Finally, showing numbers is hard for an early stage open source startup. At later stages, you should be able to show an actual business with typical metrics, but at the seed stage you often just have a repo and a website. Your goal is just to get a lot of people using your software. You can add telemetry to track that, but that's a thorny decision. GitHub Stars aren't a terrible proxy for popularity, provided that you audit the quality of the following. A project with a lot of organic stars and forks is, at the very least, a project that a lot of people are familiar with.

I'm not saying that GitHub Stars aren't wildly overvalued or gamed, but contextualized properly, they're a reasonable metric to consider, particularly at earlier stages. Most investors aren't just throwing millions at random repositories with 20k Stars from obviously spam accounts.


I think it's probably a little bit about Goodhart? At some point soon after stars were widely in use but prior to them being connected to any particular incentive I bet they were actually a great signal of... something. But then once someone started using the signal to give attention or dollars, the signal was compromised.

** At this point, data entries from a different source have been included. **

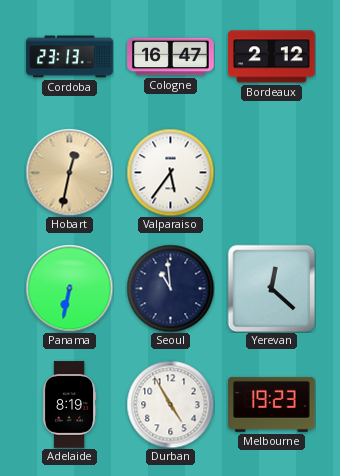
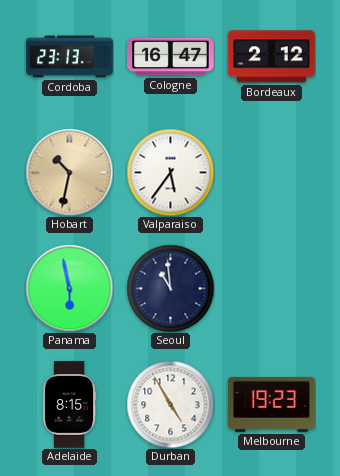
Hobart: 12:32 -> 10:32
Panama: 6:32 -> 5:58
Yerevan: 12:22 -> none
Adelaide: 8:19 -> 8:15
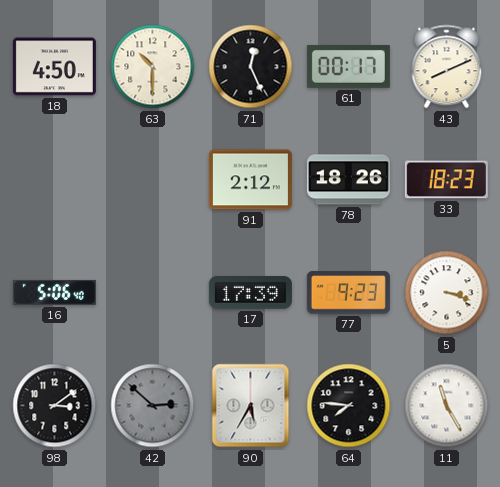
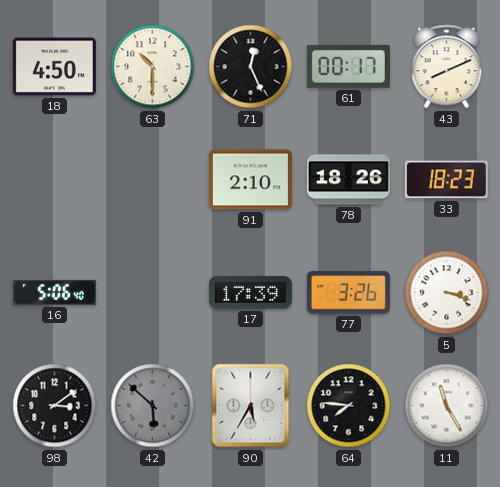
91: 2:12 -> 2:10
77: 9:23 -> 3:26
42: 2:52 -> 5:52
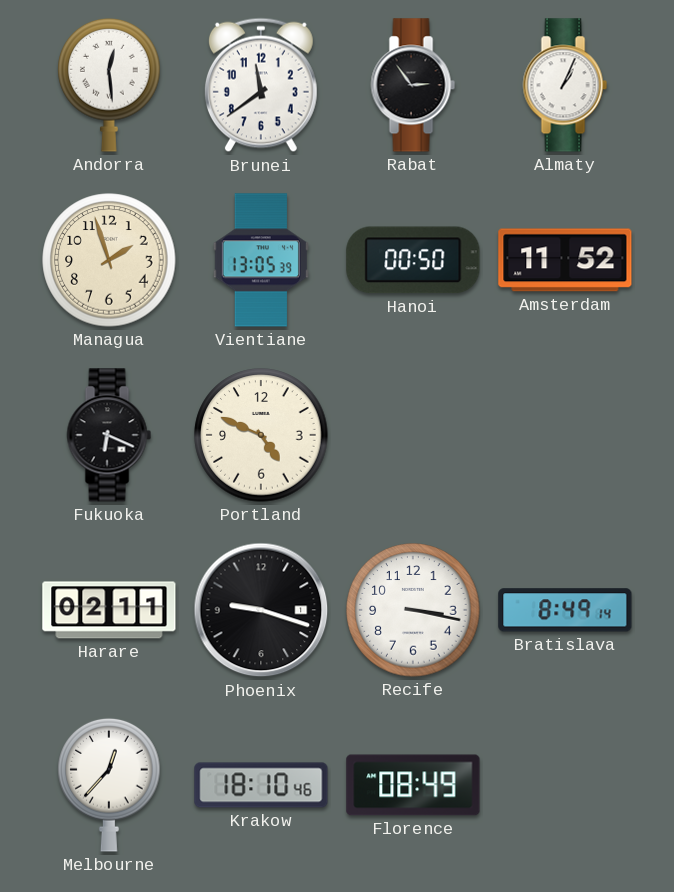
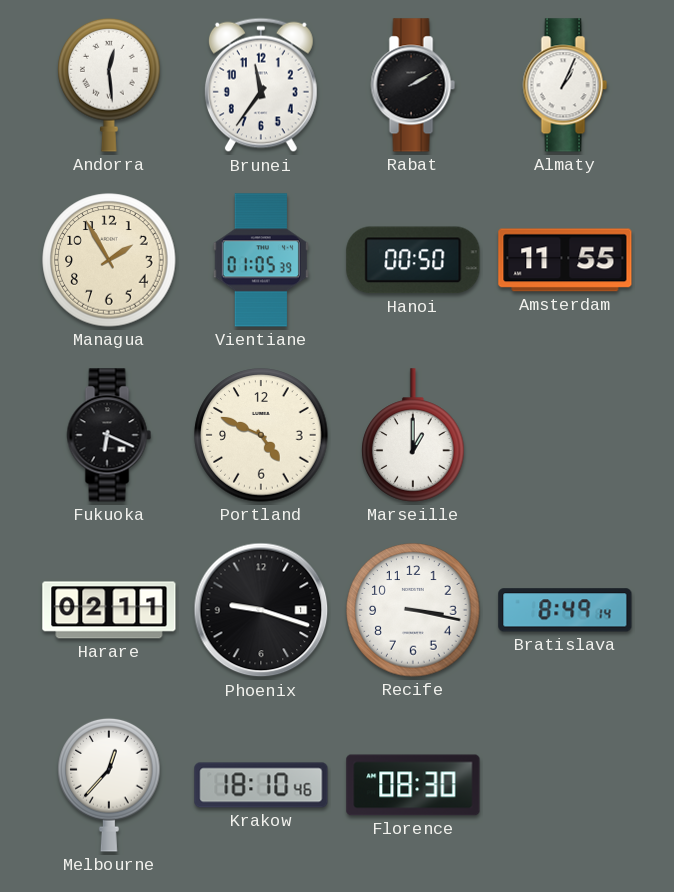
Brunei: 11:39 -> 11:36
Rabat: 2:54 -> 2:10
Managua: 1:57 -> 1:55
Vientiane: 13:05 -> 01:05
Amsterdam: 11:52 -> 11:55
Marseille: none -> 1:00
Florence: 08:49 -> 08:30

When I took over MLAgents at the end of 2021, before Unity fully shit themselves after the insane Weta acquisition, the main metric they were using to promote the project internally were github stars

Yes actually

Needless to say they didn’t like when I said this was a worthless metric and we needed to be using something like “working policies” or “time saved training”

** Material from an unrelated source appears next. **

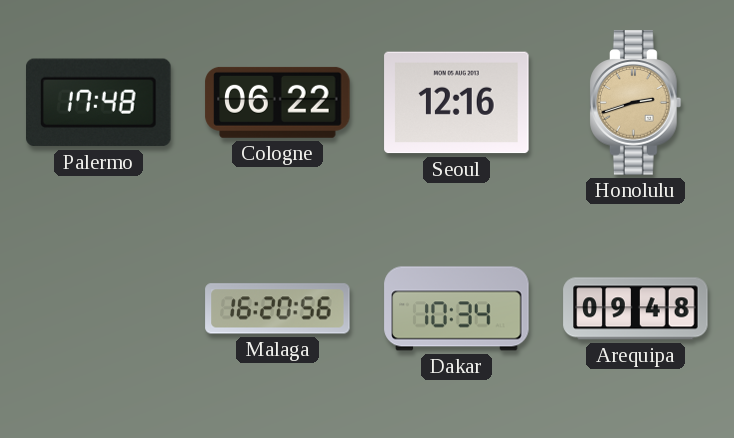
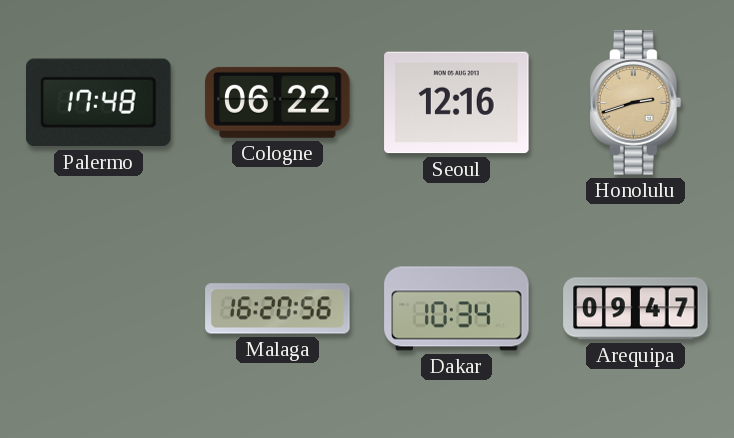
Arequipa: 09:48 -> 09:47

should have bought a few thousand stars on the internet and then taken the promotion to director

I was already a director and didn’t need the promotion

I just wanted to build a good product but unfortunately good products are not relevant


For those of us that don't understand what was so insane about the Weta acquisition?

It never made sense. Weta tools don’t work with Unity at all

There were no complementary workflows or infrastructure or anything.

It was explicitly a move to try to counter epic’s positioning and internally it was very obviously a JR versus Tim pissing contest (and JR was the only one in the contest because Tim didn’t give a fuck about Unity)


> Can anyone explain why on earth VC's are making actual investment decisions based on imaginary internet points?

It's purely incentives. Heavy competition for early signal identification has pushed them to crappier and crappier indicators.


> Can anyone explain why on earth VC's are making actual investment decisions based on imaginary internet points?

The answer is right there in front of your face. Say it with me: VCs are morons. VCs are morons. VCs are morons. Just because someone is rich, you think that means they have any clue what they're doing?


Maybe so, but please don't call names, fulminate, or post unsubstantive comments to Hacker News. You can make your substantive points without these, and we're trying for something different here: https://news.ycombinator.com/newsguidelines.html.

Perhaps you don't owe morons, VCs, or rich people better, but you owe this community better if you're participating in it.


Listening to All In is a real eye opening experience. Especially when they have guests on and they're exactly like the regulars.

I actually think this take is wrong... but the moment Travis Kalanick was a guest and claimed that he was on the verge of discovering new physics with the aid of ChatGPT was an eye opening moment.

"new-to-me" physics

Not even that it was just a bunch of AI-psychosis nonsense:

https://futurism.com/former-ceo-uber-ai


I have zero respect for All In. It’s a shame people pay those guys any mind.

An echo in the sounding chamber? Say it isn't so...

this is compounded by young, newly rich tech workers (no kids, no mortgage, maybe not even a car) experimenting with being a VC because they've recently reached accredited investor status.

and it's not just ZIRP. every recent IPO or liquidity event creates literally 500 more of these guys.


> maybe not even a car

Hold up — one can be mature without any of those things, but cars are especially optional.


maturity has nothing to do with it. these are recurring expense liabilities with very very distant return horizon.

Depending on which city you live, my feeling is owning a car is a lot less optional once you have kids, at least in their earlier years.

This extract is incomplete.